BEGIN
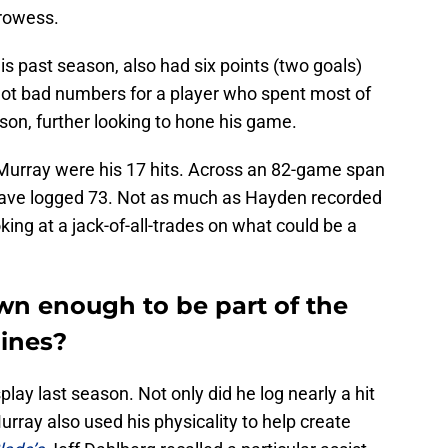
prowess.
s past season, also had six points (two goals)
Not bad numbers for a player who spent most of
ason, further looking to hone his game.
Murray were his 17 hits. Across an 82-game span
ave logged 73. Not as much as Hayden recorded
oking at a jack-of-all-trades on what could be a
wn enough to be part of the
lines?
play last season. Not only did he log nearly a hit
urray also used his physicality to help create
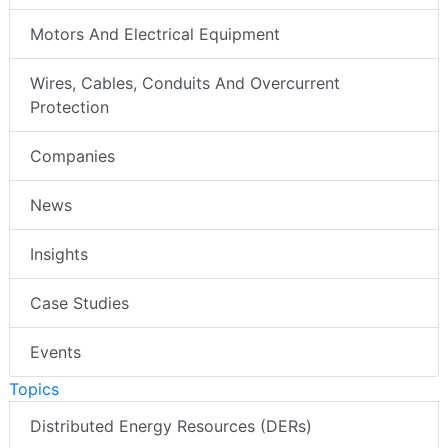
Motors And Electrical Equipment
Wires, Cables, Conduits And Overcurrent
Protection
Companies
News
Insights
Case Studies
Events
Topics
Distributed Energy Resources (DERs)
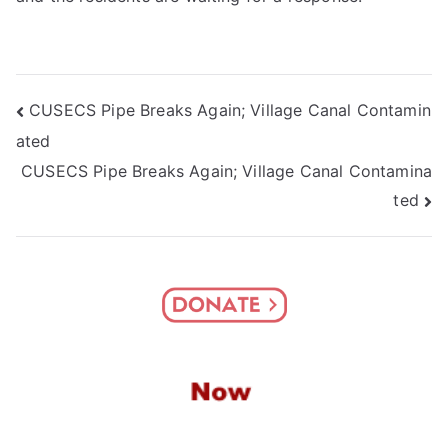
Post
CUSECS Pipe Breaks Again; Village Canal Contamin
ated
navigation
CUSECS Pipe Breaks Again; Village Canal Contamina
ted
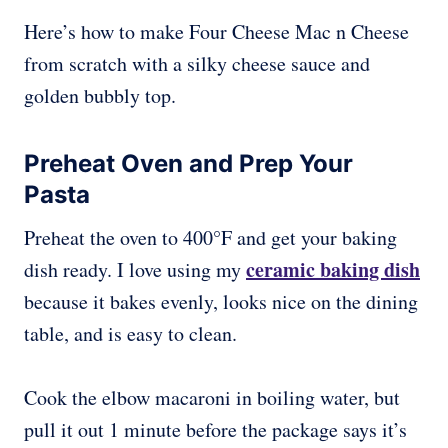
Here’s how to make Four Cheese Mac n Cheese
from scratch with a silky cheese sauce and
golden bubbly top.
Preheat Oven and Prep Your
Pasta
Preheat the oven to 400°F and get your baking
ceramic baking dish
dish ready. I love using my
because it bakes evenly, looks nice on the dining
table, and is easy to clean.
Cook the elbow macaroni in boiling water, but
pull it out 1 minute before the package says it’s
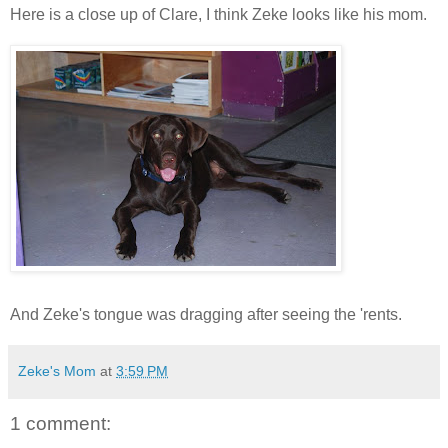
Here is a close up of Clare, I think Zeke looks like his mom.
And Zeke's tongue was dragging after seeing the 'rents.
Zeke's Mom
at
3:59 PM
1 comment:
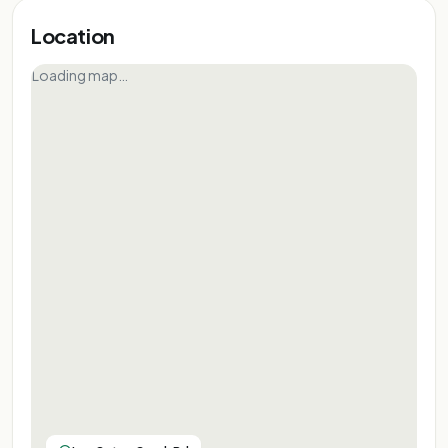
Location
Loading map…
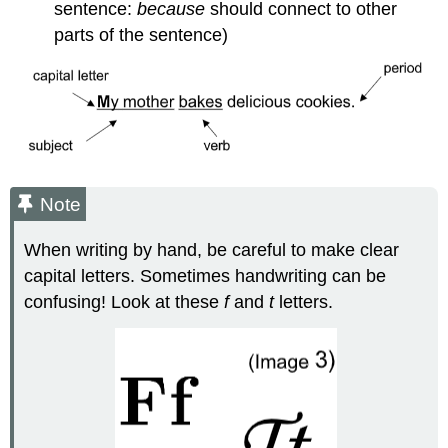
sentence:
because
should connect to other
parts of the sentence)
Note
When writing by hand, be careful to make clear
capital letters. Sometimes handwriting can be
confusing! Look at these
f
and
t
letters.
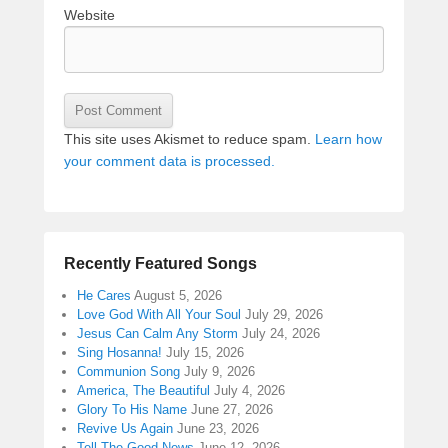
Website
This site uses Akismet to reduce spam.
Learn how
your comment data is processed.
Recently Featured Songs
He Cares
August 5, 2026
Love God With All Your Soul
July 29, 2026
Jesus Can Calm Any Storm
July 24, 2026
Sing Hosanna!
July 15, 2026
Communion Song
July 9, 2026
America, The Beautiful
July 4, 2026
Glory To His Name
June 27, 2026
Revive Us Again
June 23, 2026
Tell The Good News
June 12, 2026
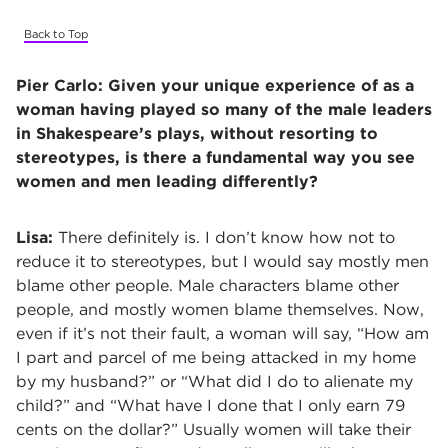
Back to Top
Pier Carlo:
Given your unique experience of as a
woman having played so many of the male leaders
in Shakespeare’s plays, without resorting to
stereotypes, is there a fundamental way you see
women and men leading differently?
Lisa:
There definitely is. I don’t know how not to
reduce it to stereotypes, but I would say mostly men
blame other people. Male characters blame other
people, and mostly women blame themselves. Now,
even if it’s not their fault, a woman will say, “How am
I part and parcel of me being attacked in my home
by my husband?” or “What did I do to alienate my
child?” and “What have I done that I only earn 79
cents on the dollar?” Usually women will take their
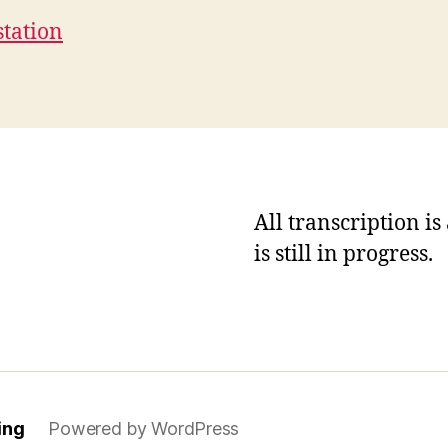
station
All transcription i
is still in progress.
ing
Powered by WordPress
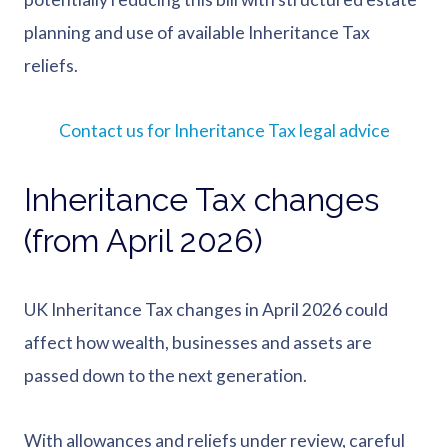
planning and use of available Inheritance Tax
reliefs.
Contact us for Inheritance Tax legal advice
Inheritance Tax changes
(from April 2026)
UK Inheritance Tax changes in April 2026 could
affect how wealth, businesses and assets are
passed down to the next generation.
With allowances and reliefs under review, careful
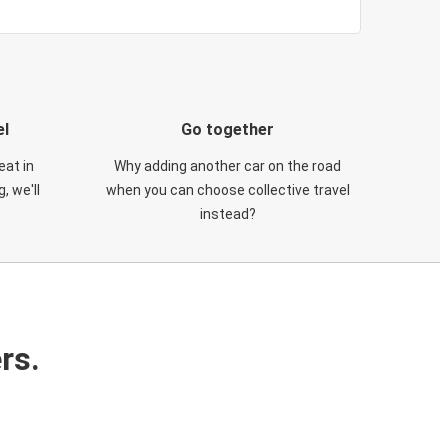
el
Go together
eat in
Why adding another car on the road
, we'll
when you can choose collective travel
instead?
rs.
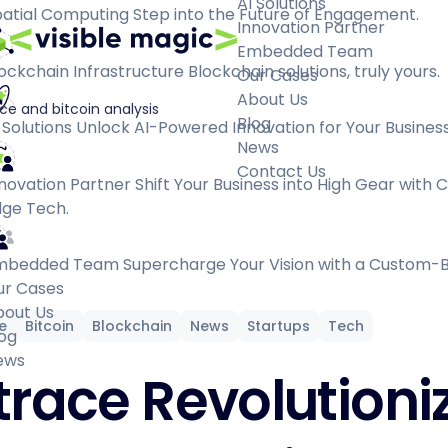
AI Solutions
atial Computing
Step into the Future of Engagement.
Innovation Partner
Embedded Team
ockchain Infrastructure
Blockchain solutions, truly yours.
Our Cases
About Us
ce and bitcoin analysis
Blog
 Solutions
Unlock AI-Powered Innovation for Your Business
News
Contact Us
novation Partner
Shift Your Business into High Gear with 
ge Tech.
mbedded Team
Supercharge Your Vision with a Custom-B
ur Cases
bout Us
ce
Bitcoin
Blockchain
News
Startups
Tech
og
ews
trace Revolutioni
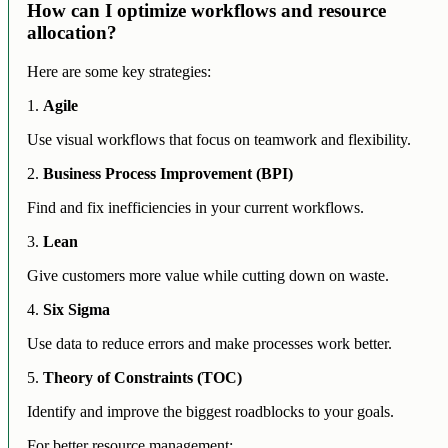
How can I optimize workflows and resource
allocation?
Here are some key strategies:
1.
Agile
Use visual workflows that focus on teamwork and flexibility.
2.
Business Process Improvement (BPI)
Find and fix inefficiencies in your current workflows.
3.
Lean
Give customers more value while cutting down on waste.
4.
Six Sigma
Use data to reduce errors and make processes work better.
5.
Theory of Constraints (TOC)
Identify and improve the biggest roadblocks to your goals.
For better resource management:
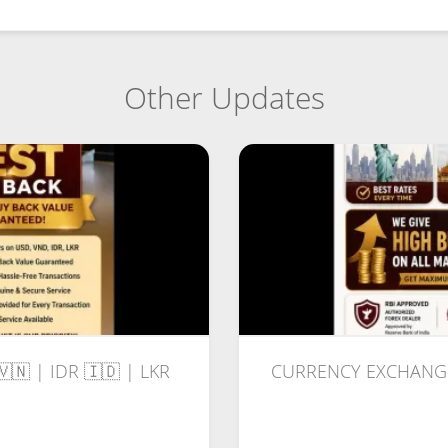
Other Updates
🇻🇳 | IDR 🇮🇩 | LKR
CURRENCY EXCHANGE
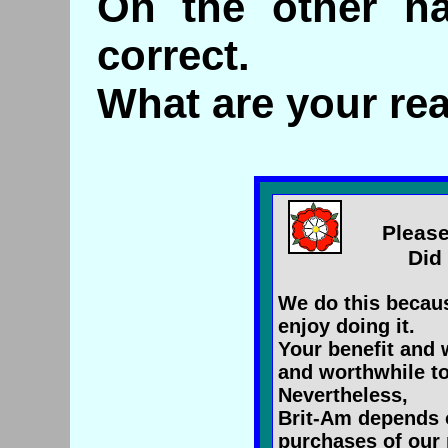
On the other ha
correct.
What are your re
Please
Did 
We do this becaus
enjoy doing it.
Your benefit and 
and worthwhile to
Nevertheless,
Brit-Am depends 
purchases of our 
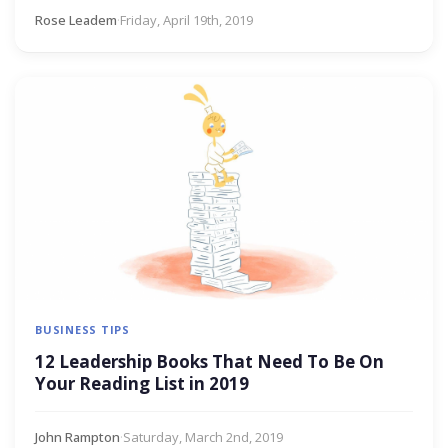
Rose Leadem
·
Friday, April 19th, 2019
BUSINESS TIPS
12 Leadership Books That Need To Be On
Your Reading List in 2019
John Rampton
·
Saturday, March 2nd, 2019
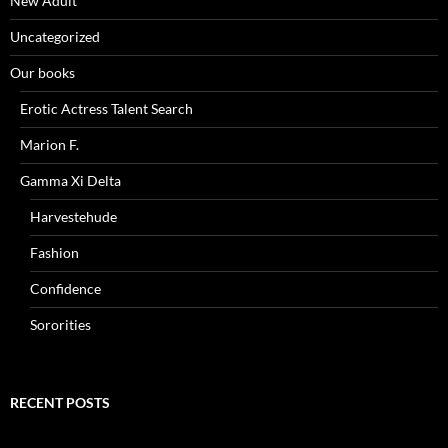
New Adult
Uncategorized
Our books
Erotic Actress Talent Search
Marion F.
Gamma Xi Delta
Harvestehude
Fashion
Confidence
Sororities
RECENT POSTS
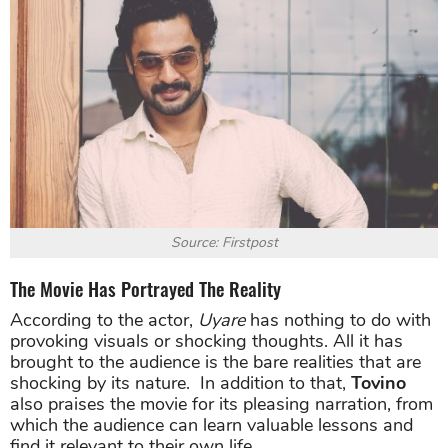
Source: Firstpost
The Movie Has Portrayed The Reality
According to the actor,
Uyare
has nothing to do with
provoking visuals or shocking thoughts. All it has
brought to the audience is the bare realities that are
shocking by its nature. In addition to that,
Tovino
also praises the movie for its pleasing narration, from
which the audience can learn valuable lessons and
find it relevant to their own life.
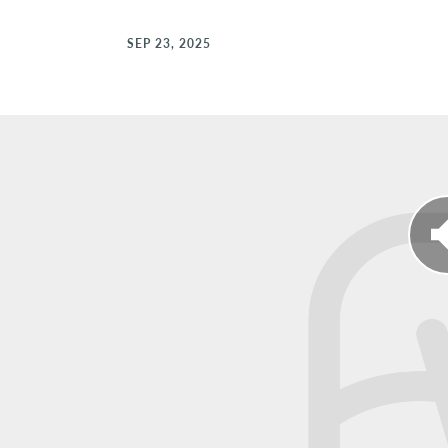
SEP 23, 2025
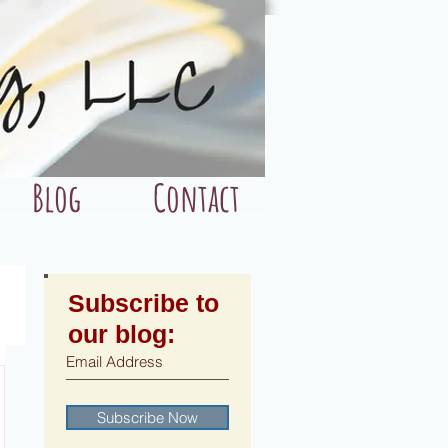
Blog
Contact
Subscribe to
our blog:
Subscribe Now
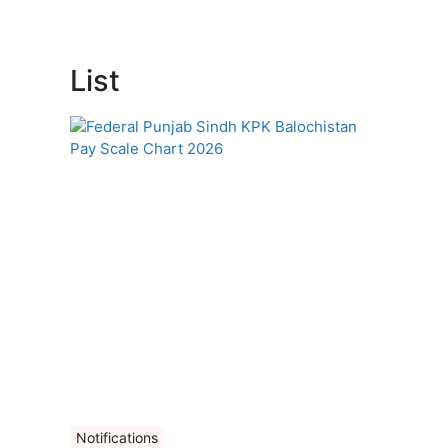
List
Notifications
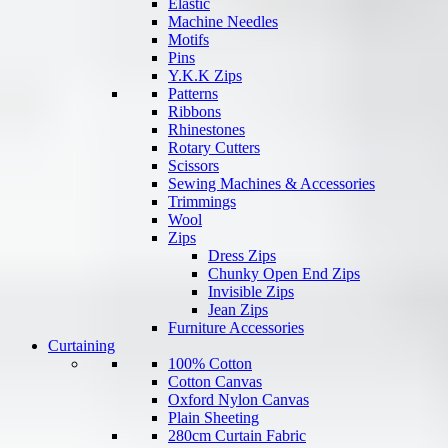
Elastic
Machine Needles
Motifs
Pins
Y.K.K Zips
Patterns
Ribbons
Rhinestones
Rotary Cutters
Scissors
Sewing Machines & Accessories
Trimmings
Wool
Zips
Dress Zips
Chunky Open End Zips
Invisible Zips
Jean Zips
Furniture Accessories
Curtaining
100% Cotton
Cotton Canvas
Oxford Nylon Canvas
Plain Sheeting
280cm Curtain Fabric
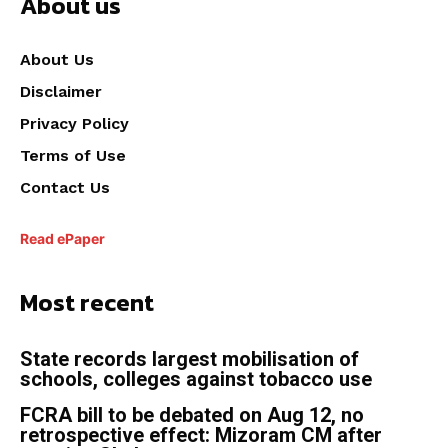
About us
About Us
Disclaimer
Privacy Policy
Terms of Use
Contact Us
Read ePaper
Most recent
State records largest mobilisation of
schools, colleges against tobacco use
FCRA bill to be debated on Aug 12, no
retrospective effect: Mizoram CM after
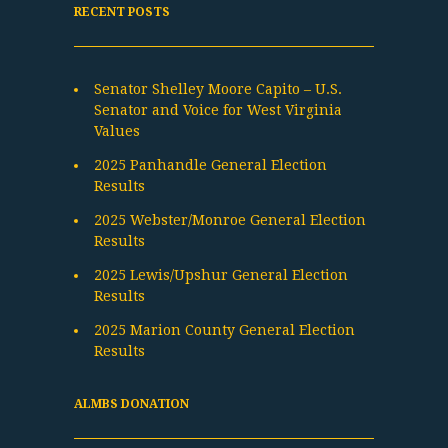
RECENT POSTS
Senator Shelley Moore Capito – U.S.
Senator and Voice for West Virginia
Values
2025 Panhandle General Election
Results
2025 Webster/Monroe General Election
Results
2025 Lewis/Upshur General Election
Results
2025 Marion County General Election
Results
ALMBS DONATION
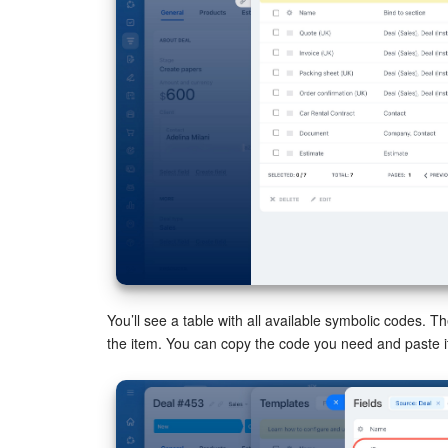
You’ll see a table with all available symbolic codes. 
the item. You can copy the code you need and paste it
END
Find the word "data" in the entries above. Copy every line that has it.

your comment data is processed.
Use data to reduce errors and make processes work better.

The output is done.